Le président Zez brisa le silence.

— Admettons. Il y a là une idée fondée sur quelques dizaines de briques. Nous avons l’habitude de nous passer de ciment. Donc, et puisque nous avons du temps devant nous, ne consentiriez-vous pas à assembler les éléments du récit dans un ordre différent ? Disons, la première brique – l’époque – pourrait rester là où elle est ; au centre de l’action, nous pourrions mettre le prêtre au lieu de la femme ; après quoi, vous enrichiriez le personnage central en lui ajoutant des éléments puisés dans la Fête de l’Âne : on peut toujours lui couper, disons… les racines en ne prenant que les fleurs, et enfin…

— … et enfin, l’interrompit le gros Tev en regardant le narrateur d’un œil ironique, faire aboutir le tout non pas à la vie mais à la mort.

— J’aimerais aussi qu’on rafraîchisse quelque peu le titre, gloussa Hiz dans son coin.

Sous les taches rouges qui marquaient le visage de Tud, les muscles tressaillirent ; il se pencha en avant, comme pour bondir ; sa silhouette courte et sèche, mobile et nette, avait quelque chose de la concision, de la rapidité et de la précision des nouvelles parmi lesquelles, selon toute apparence, il vivait. Il se mit brusquement debout, marcha le long des rayonnages noirs et pivota sur les talons pour faire face au demi-cercle des six.

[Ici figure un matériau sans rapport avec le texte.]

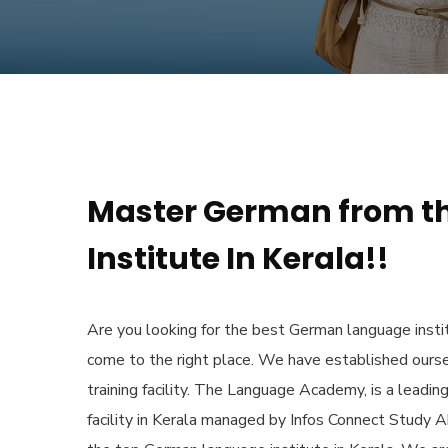
Master German from t
Institute In Kerala!!
Are you looking for the
best German language instit
come to the right place. We have established ours
training facility. The Language Academy, is a leadin
facility in Kerala managed by Infos Connect Study 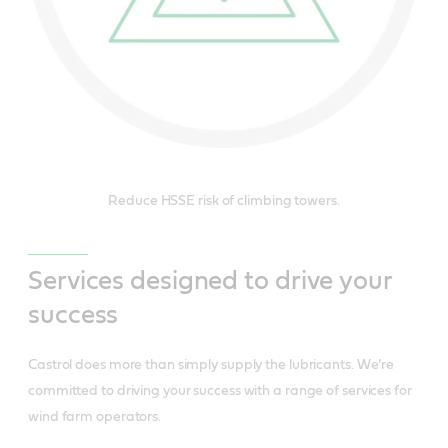
Reduce HSSE risk of climbing towers.
Services designed to drive your
success
Castrol does more than simply supply the lubricants. We’re
committed to driving your success with a range of services for
wind farm operators.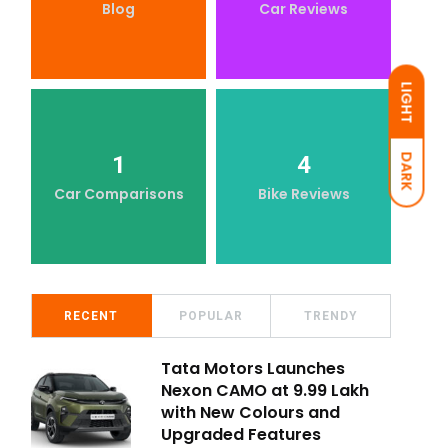
Blog
Car Reviews
LIGHT
1
4
DARK
Car Comparisons
Bike Reviews
RECENT
POPULAR
TRENDY
Tata Motors Launches
Nexon CAMO at ₹9.99 Lakh
with New Colours and
Upgraded Features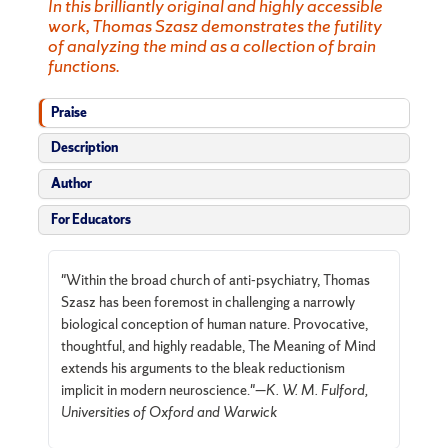
In this brilliantly original and highly accessible
work, Thomas Szasz demonstrates the futility
of analyzing the mind as a collection of brain
functions.
Praise
Description
Author
For Educators
"Within the broad church of anti-psychiatry, Thomas
Szasz has been foremost in challenging a narrowly
biological conception of human nature. Provocative,
thoughtful, and highly readable, The Meaning of Mind
extends his arguments to the bleak reductionism
implicit in modern neuroscience."—
K. W. M. Fulford,
Universities of Oxford and Warwick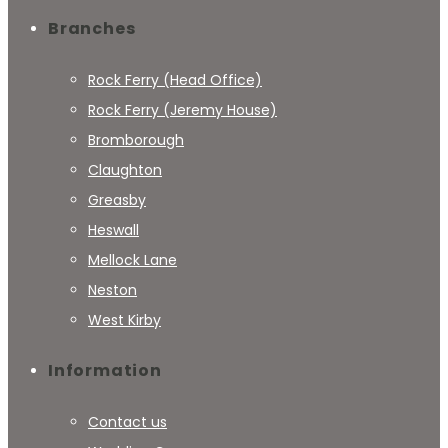
Branches
Rock Ferry (Head Office)
Rock Ferry (Jeremy House)
Bromborough
Claughton
Greasby
Heswall
Mellock Lane
Neston
West Kirby
Information
Contact us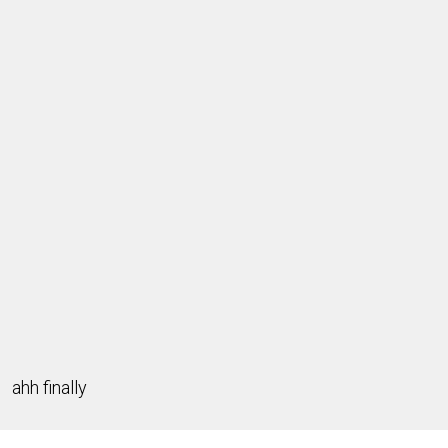
ahh finally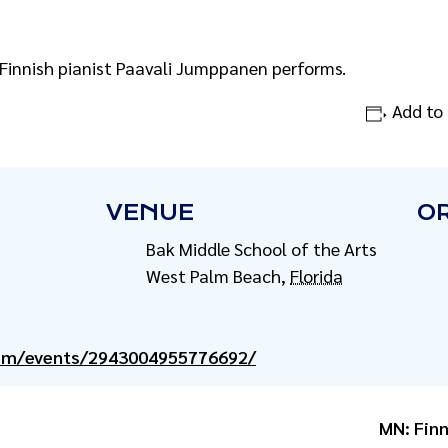
 Finnish pianist Paavali Jumppanen performs.
Add to
VENUE
O
Bak Middle School of the Arts
West Palm Beach
,
Florida
com/events/2943004955776692/
MN: Finn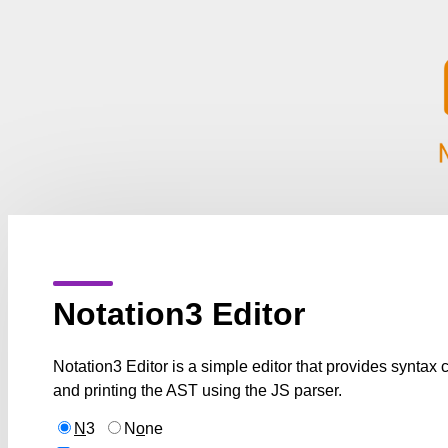
Notation3 Editor
Notation3 Editor is a simple editor that provides syntax
and printing the AST using the JS parser.
N
3
N
o
ne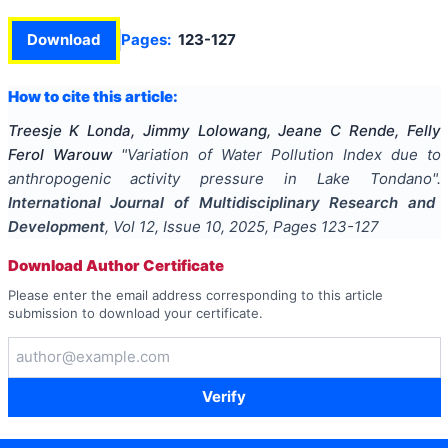
Download
Pages:
123-127
How to cite this article:
Treesje K Londa, Jimmy Lolowang, Jeane C Rende, Felly
Ferol Warouw
"
Variation of Water Pollution Index due to
anthropogenic activity pressure in Lake Tondano
".
International Journal of Multidisciplinary Research and
Development
, Vol
12
, Issue
10
,
2025
, Pages
123-127
Download Author Certificate
Please enter the email address corresponding to this article
submission to download your certificate.
Verify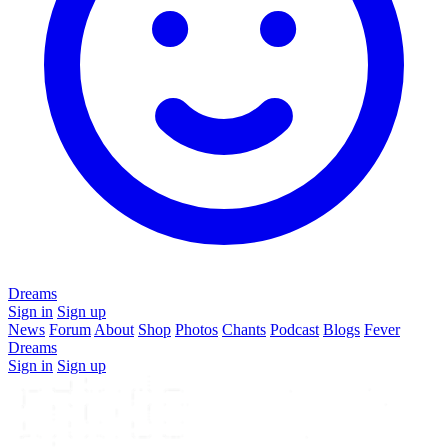
Dreams
Sign in
Sign up
News
Forum
About
Shop
Photos
Chants
Podcast
Blogs
Fever
Dreams
Sign in
Sign up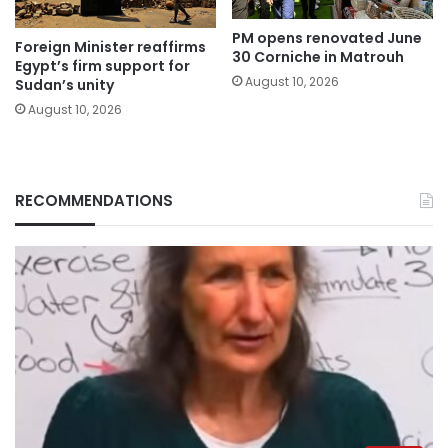
PM opens renovated June
Foreign Minister reaffirms
30 Corniche in Matrouh
Egypt’s firm support for
August 10, 2026
Sudan’s unity
August 10, 2026
RECOMMENDATIONS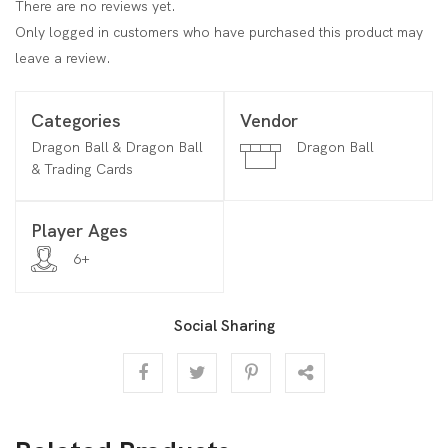
There are no reviews yet.
Only logged in customers who have purchased this product may
leave a review.
Categories
Vendor
Dragon Ball & Dragon Ball
Dragon Ball
& Trading Cards
Player Ages
6+
Social Sharing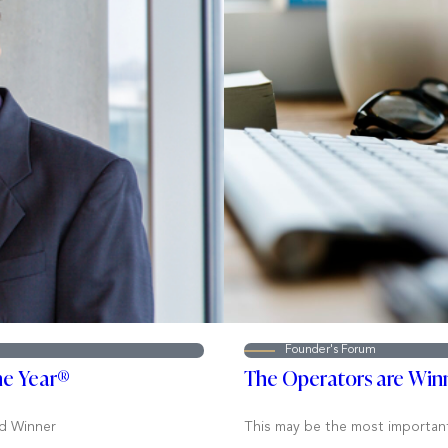
Founder's Forum
he Year®
The Operators are Win
d Winner
This may be the most important s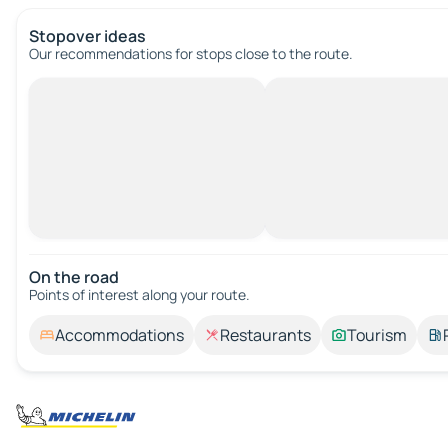
Stopover ideas
Our recommendations for stops close to the route.
On the road
Points of interest along your route.
Accommodations
Restaurants
Tourism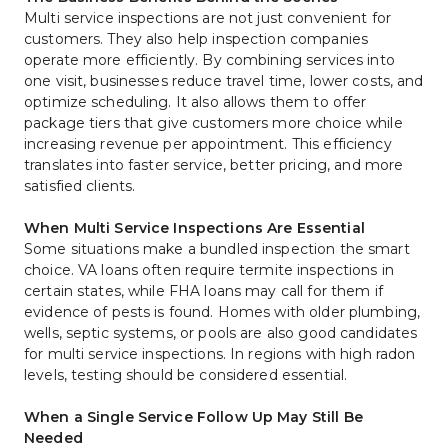
Multi service inspections are not just convenient for 
customers. They also help inspection companies 
operate more efficiently. By combining services into 
one visit, businesses reduce travel time, lower costs, and 
optimize scheduling. It also allows them to offer 
package tiers that give customers more choice while 
increasing revenue per appointment. This efficiency 
translates into faster service, better pricing, and more 
satisfied clients.
When Multi Service Inspections Are Essential
Some situations make a bundled inspection the smart 
choice. VA loans often require termite inspections in 
certain states, while FHA loans may call for them if 
evidence of pests is found. Homes with older plumbing, 
wells, septic systems, or pools are also good candidates 
for multi service inspections. In regions with high radon 
levels, testing should be considered essential.
When a Single Service Follow Up May Still Be 
Needed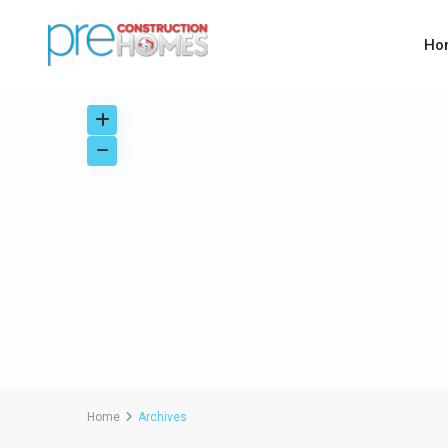
Ho
Home
Archives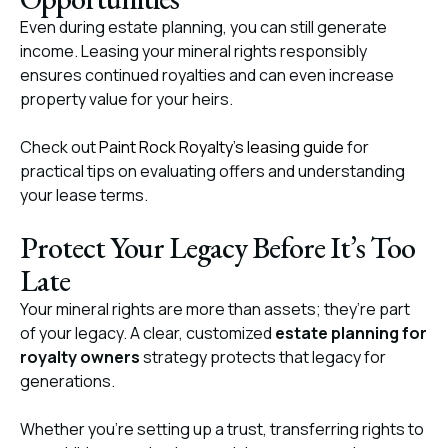
Even during estate planning, you can still generate
income. Leasing your mineral rights responsibly
ensures continued royalties and can even increase
property value for your heirs.
Check out
Paint Rock Royalty’s leasing guide
for
practical tips on evaluating offers and understanding
your lease terms.
Protect Your Legacy Before It’s Too
Late
Your mineral rights are more than assets; they’re part
of your legacy. A clear, customized
estate planning for
royalty owners
strategy protects that legacy for
generations.
Whether you’re setting up a trust, transferring rights to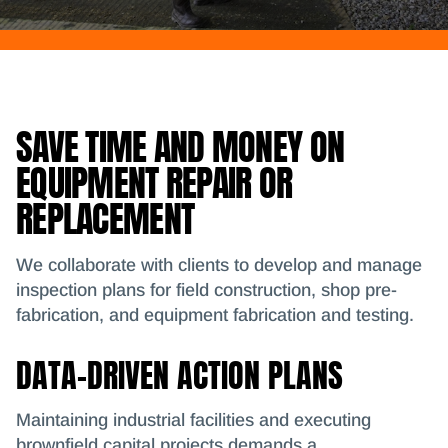
SAVE TIME AND MONEY ON
EQUIPMENT REPAIR OR
REPLACEMENT
We collaborate with clients to develop and manage
inspection plans for field construction, shop pre-
fabrication, and equipment fabrication and testing.
DATA-DRIVEN ACTION PLANS
Maintaining industrial facilities and executing
brownfield capital projects demands a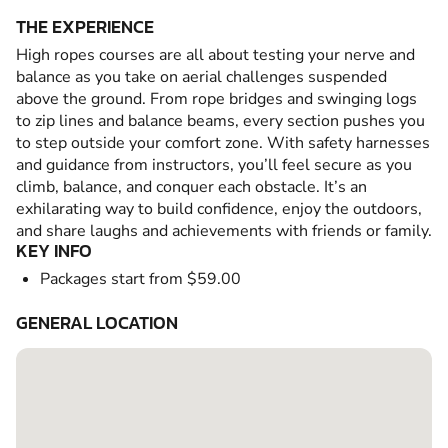
THE EXPERIENCE
High ropes courses are all about testing your nerve and
balance as you take on aerial challenges suspended
above the ground. From rope bridges and swinging logs
to zip lines and balance beams, every section pushes you
to step outside your comfort zone. With safety harnesses
and guidance from instructors, you’ll feel secure as you
climb, balance, and conquer each obstacle. It’s an
exhilarating way to build confidence, enjoy the outdoors,
and share laughs and achievements with friends or family.
KEY INFO
Packages start from $59.00
GENERAL LOCATION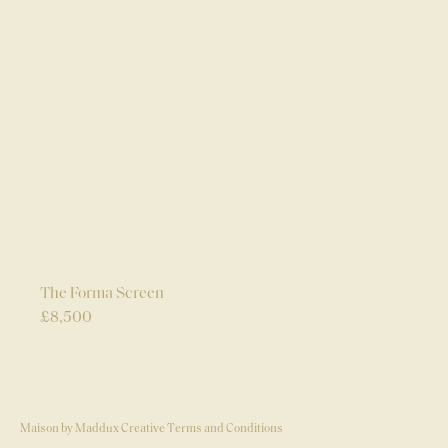
The Forma Screen
£
8,500
Maison by Maddux Creative Terms and Conditions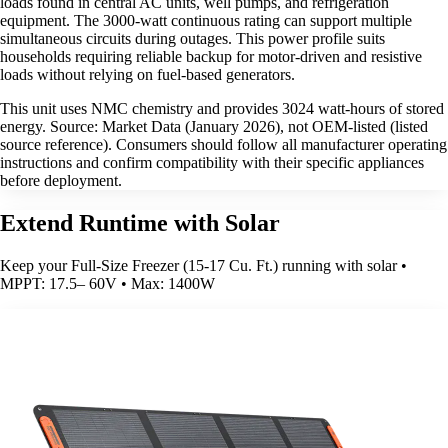
loads found in central AC units, well pumps, and refrigeration
equipment. The 3000-watt continuous rating can support multiple
simultaneous circuits during outages. This power profile suits
households requiring reliable backup for motor-driven and resistive
loads without relying on fuel-based generators.
This unit uses NMC chemistry and provides 3024 watt-hours of stored
energy. Source: Market Data (January 2026), not OEM-listed (listed
source reference). Consumers should follow all manufacturer operating
instructions and confirm compatibility with their specific appliances
before deployment.
Extend Runtime with Solar
Keep your Full-Size Freezer (15-17 Cu. Ft.) running with solar •
MPPT: 17.5– 60V • Max: 1400W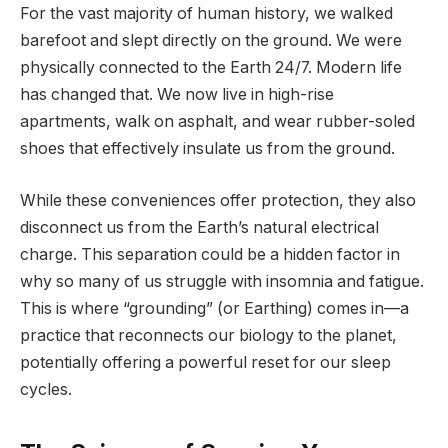
For the vast majority of human history, we walked
barefoot and slept directly on the ground. We were
physically connected to the Earth 24/7. Modern life
has changed that. We now live in high-rise
apartments, walk on asphalt, and wear rubber-soled
shoes that effectively insulate us from the ground.
While these conveniences offer protection, they also
disconnect us from the Earth’s natural electrical
charge. This separation could be a hidden factor in
why so many of us struggle with insomnia and fatigue.
This is where “grounding” (or Earthing) comes in—a
practice that reconnects our biology to the planet,
potentially offering a powerful reset for our sleep
cycles.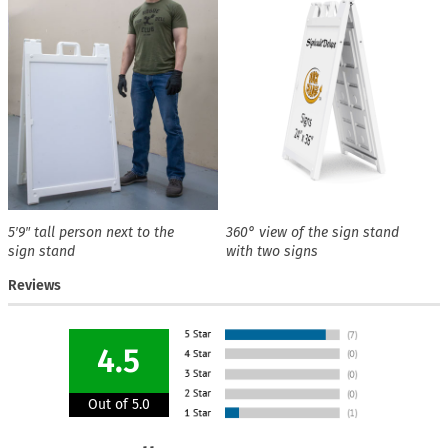
5′9″ tall person next to the
360° view of the sign stand
sign stand
with two signs
Reviews
4.5
Out of 5.0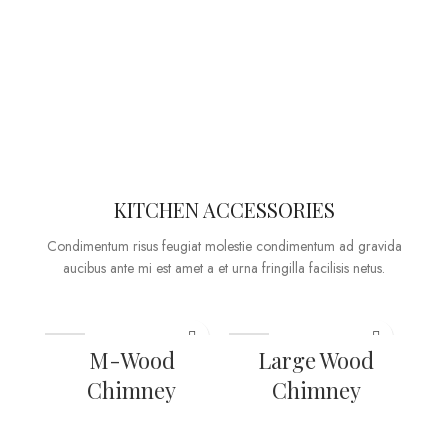
KITCHEN ACCESSORIES
Condimentum risus feugiat molestie condimentum ad gravida
aucibus ante mi est amet a et urna fringilla facilisis netus.
M-Wood
Large Wood
Chimney
Chimney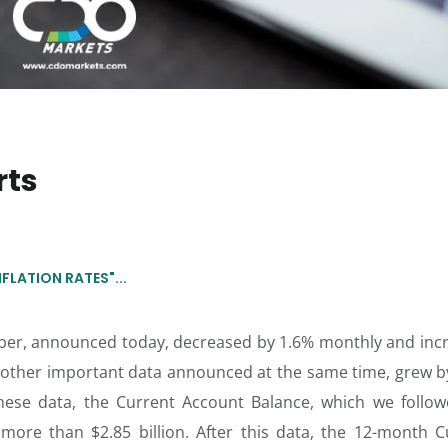
rts
LATION RATES"...
mber, announced today, decreased by 1.6% monthly and inc
 another important data announced at the same time, grew b
hese data, the Current Account Balance, which we follow
, more than $2.85 billion. After this data, the 12-month C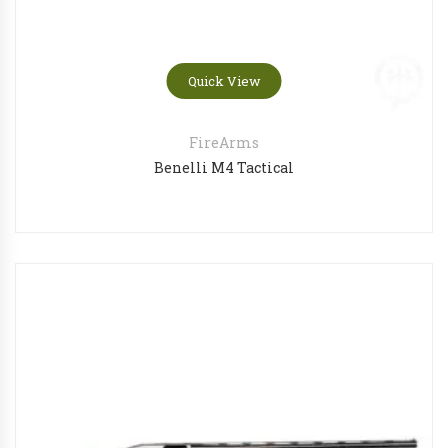
Quick View
FireArms
Benelli M4 Tactical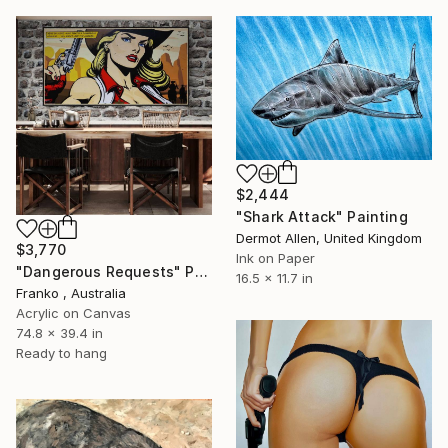
$2,444
"Shark Attack" Painting
Dermot Allen, United Kingdom
$3,770
Ink on Paper
"Dangerous Requests" Painting
16.5 x 11.7 in
Franko , Australia
Acrylic on Canvas
74.8 x 39.4 in
Ready to hang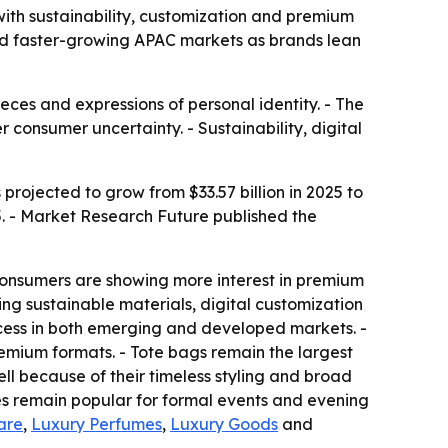
 with sustainability, customization and premium
nd faster-growing APAC markets as brands lean
eces and expressions of personal identity. - The
consumer uncertainty. - Sustainability, digital
projected to grow from $33.57 billion in 2025 to
5. - Market Research Future published the
onsumers are showing more interest in premium
ng sustainable materials, digital customization
ess in both emerging and developed markets. -
emium formats. - Tote bags remain the largest
ll because of their timeless styling and broad
es remain popular for formal events and evening
are
,
Luxury Perfumes
,
Luxury Goods
and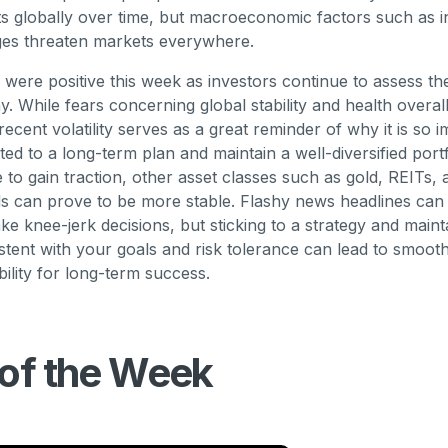
ets globally over time, but macroeconomic factors such as i
ges threaten markets everywhere.
 were positive this week as investors continue to assess the
. While fears concerning global stability and health overal
 recent volatility serves as a great reminder of why it is so 
ed to a long-term plan and maintain a well-diversified port
e to gain traction, other asset classes such as gold, REITs,
 can prove to be more stable. Flashy news headlines can 
ke knee-jerk decisions, but sticking to a strategy and maint
istent with your goals and risk tolerance can lead to smoot
bility for long-term success.
 of the Week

— Très bien. Je commence. Titre : Le Sac du goliard. Voilà qui me permet de rester dans la même époque. Les goliards, ou «  gais clercs » comme on les appelait alors, étaient – comme vous le savez tous, je présume – des moines errants, égarés en quelque sorte entre l’église et les tréteaux forains. Aujourd’hui encore, on s’interroge sur les origines de cet étrange mélange de bouffonnerie et de sacerdoce ; l’explication la plus plausible est qu’il s’agissait de curés de paroisses indigentes ; celles-ci ne nourrissant pas leur homme, ou ne le nourrissant qu’à demi, ils étaient contraints de gagner leur vie en faisant les saltimbanques, métier qui n’exigeait pas qu’on fasse partie d’une corporation. Le héros de mon récit, le père François (qu’il me soit permis d’en user avec les noms comme avec le reste, c’est-à-dire de les intervertir) était un de ceux-là. Chaussé de hautes bottes de cuir souples, un solide bâton à la main, il arpentait les chemins poussiéreux, allant de maison en maison, alternant psaumes et chansons, facéties gauloises et apophtegmes latins, carillons d’angélus et grelots de marotte. Son baluchon, qu’il tenait par-dessus l’épaule avec une ficelle, abritait côte à côte, serrés comme mari et femme et soigneusement pliés, un manteau d’arlequin garni de sonnailles et une antique soutane usée jusqu’à la corde. Une gourde de vin pendait à son côté au bout d’une courroie, un chapelet aux grains noirs était enroulé en trois rangs autour de son poignet droit. Le père François était un joyeux lascar : par pluie battante et sous soleil de plomb, il s’en allait à travers les blés mûrs ou les chemins enneigés en sifflant quelque chansonnette ; de temps en temps, il saisissait sa gourde pour baiser les lèvres de verre, comme il disait ; personne n’avait jamais vu le père François embrasser quelqu’un d’autre.